What the exercise asks
If a line of the records contains the string "konsistensi", copy it out.

[Page images and extracted text]
*-*-*
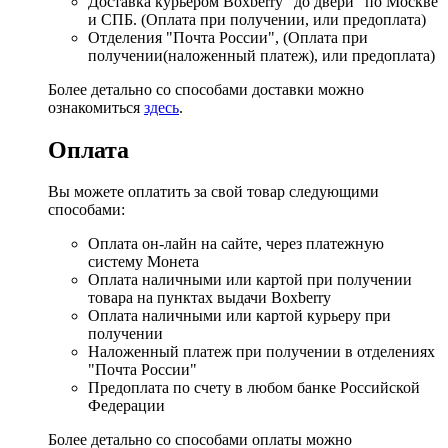
Доставка курьером Boxberry "до двери" по Москве
и СПБ. (Оплата при получении, или предоплата)
Отделения "Почта России", (Оплата при
получении(наложенный платеж), или предоплата)
Более детально со способами доставки можно
ознакомиться
здесь
.
Оплата
Вы можете оплатить за свой товар следующими
способами:
Оплата он-лайн на сайте, через платежную
систему Монета
Оплата наличными или картой при получении
товара на пунктах выдачи Boxberry
Оплата наличными или картой курьеру при
получении
Наложенный платеж при получении в отделениях
"Почта России"
Предоплата по счету в любом банке Российской
Федерации
Более детально со способами оплаты можно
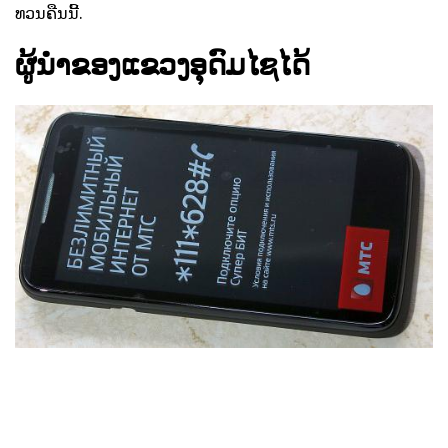
ທວນຄືນນີ້.
ຜູ້ນໍາຂອງແຂວງອຸດົມໄຊໄດ້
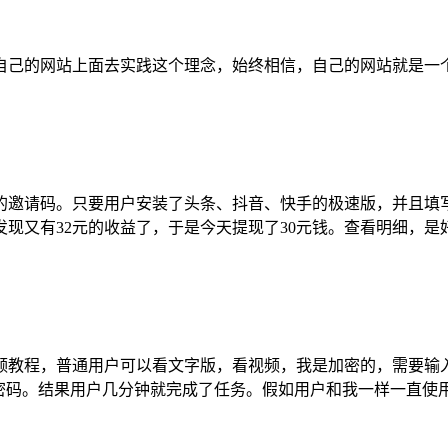
自己的网站上面去实践这个理念，始终相信，自己的网站就是一
的邀请码。只要用户安装了头条、抖音、快手的极速版，并且填写
又有32元的收益了，于是今天提现了30元钱。查看明细，是好友
频教程，普通用户可以看文字版，看视频，我是加密的，需要输
密码。结果用户几分钟就完成了任务。假如用户和我一样一直使用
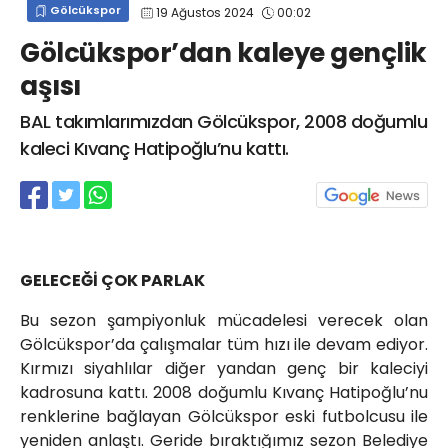
Gölcükspor
19 Ağustos 2024
00:02
info@spor41.com
Gölcükspor’dan kaleye gençlik
aşısı
BAL takımlarımızdan Gölcükspor, 2008 doğumlu
kaleci Kıvanç Hatipoğlu’nu kattı.
GELECEĞİ ÇOK PARLAK
Bu sezon şampiyonluk mücadelesi verecek olan
Gölcükspor’da çalışmalar tüm hızı ile devam ediyor.
Kırmızı siyahlılar diğer yandan genç bir kaleciyi
kadrosuna kattı. 2008 doğumlu Kıvanç Hatipoğlu’nu
renklerine bağlayan Gölcükspor eski futbolcusu ile
yeniden anlaştı. Geride bıraktığımız sezon Belediye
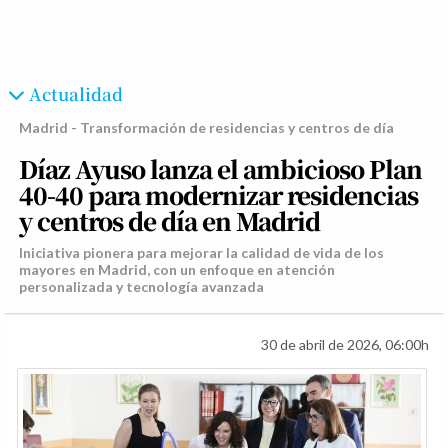
Actualidad
Madrid - Transformación de residencias y centros de día
Díaz Ayuso lanza el ambicioso Plan
40-40 para modernizar residencias
y centros de día en Madrid
Iniciativa pionera para mejorar la calidad de vida de los
mayores en Madrid, con un enfoque en atención
personalizada y tecnología avanzada
30 de abril de 2026, 06:00h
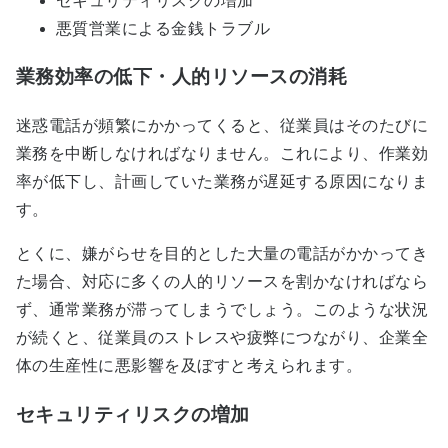
セキュリティリスクの増加
悪質営業による金銭トラブル
業務効率の低下・人的リソースの消耗
迷惑電話が頻繁にかかってくると、従業員はそのたびに
業務を中断しなければなりません。これにより、作業効
率が低下し、計画していた業務が遅延する原因になりま
す。
とくに、嫌がらせを目的とした大量の電話がかかってき
た場合、対応に多くの人的リソースを割かなければなら
ず、通常業務が滞ってしまうでしょう。このような状況
が続くと、従業員のストレスや疲弊につながり、企業全
体の生産性に悪影響を及ぼすと考えられます。
セキュリティリスクの増加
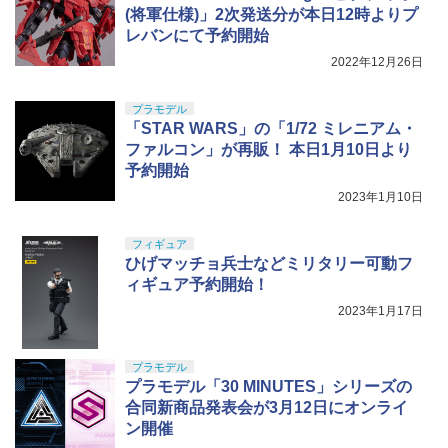
￥7,800
(将軍仕様)」2次発送分が本日12時よりプ
レバンにて予約開始
2022年12月26日
プラモデル
「STAR WARS」の「1/72 ミレニアム・
ファルコン」が再販！ 本日1月10日より
予約開始
2023年1月10日
フィギュア
ひげマッチョ兵士などミリタリー可動フ
ィギュア予約開始！
2023年1月17日
プラモデル
プラモデル「30 MINUTES」シリーズの
合同新商品発表会が3月12日にオンライ
ン開催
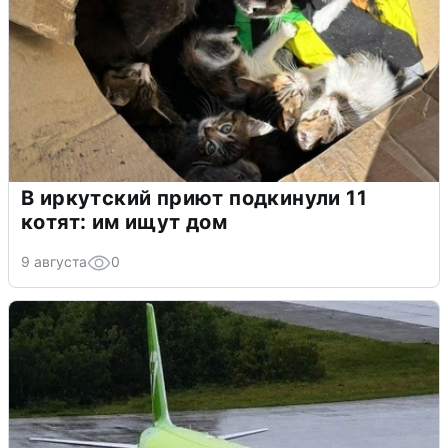
В иркутский приют подкинули 11
котят: им ищут дом
9 августа
0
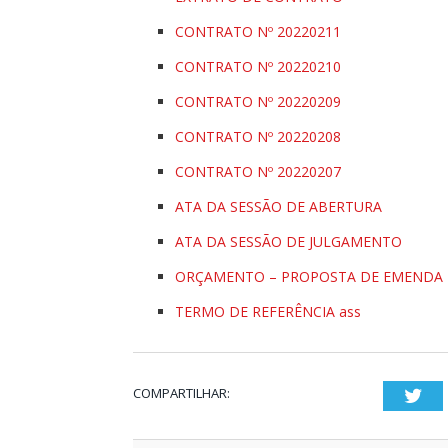
CONTRATO Nº 20220211
CONTRATO Nº 20220210
CONTRATO Nº 20220209
CONTRATO Nº 20220208
CONTRATO Nº 20220207
ATA DA SESSÃO DE ABERTURA
ATA DA SESSÃO DE JULGAMENTO
ORÇAMENTO – PROPOSTA DE EMENDA
TERMO DE REFERÊNCIA ass
COMPARTILHAR:
Twi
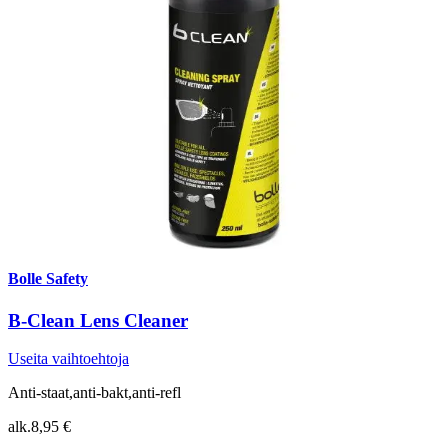
Bolle Safety
B-Clean Lens Cleaner
Useita vaihtoehtoja
Anti-staat,anti-bakt,anti-refl
alk.
8,95 €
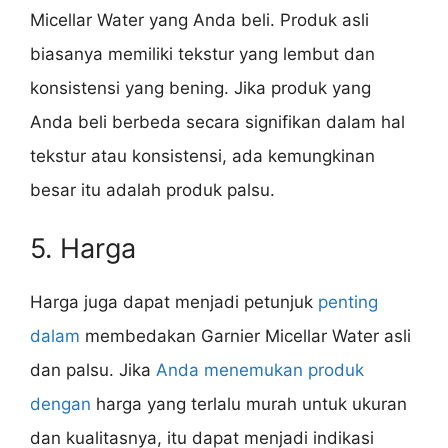
Micellar Water yang Anda beli. Produk asli
biasanya memiliki tekstur yang lembut dan
konsistensi yang bening. Jika produk yang
Anda beli berbeda secara signifikan dalam hal
tekstur atau konsistensi, ada kemungkinan
besar itu adalah produk palsu.
5. Harga
Harga juga dapat menjadi petunjuk
penting
dalam
membedakan Garnier Micellar Water asli
dan palsu. Jika
Anda menemukan produk
dengan
harga yang terlalu murah untuk ukuran
dan kualitasnya, itu dapat menjadi indikasi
*-*-*
Written reply
konsistensi yang bening. Jika produk yang
tekstur atau konsistensi, ada kemungkinan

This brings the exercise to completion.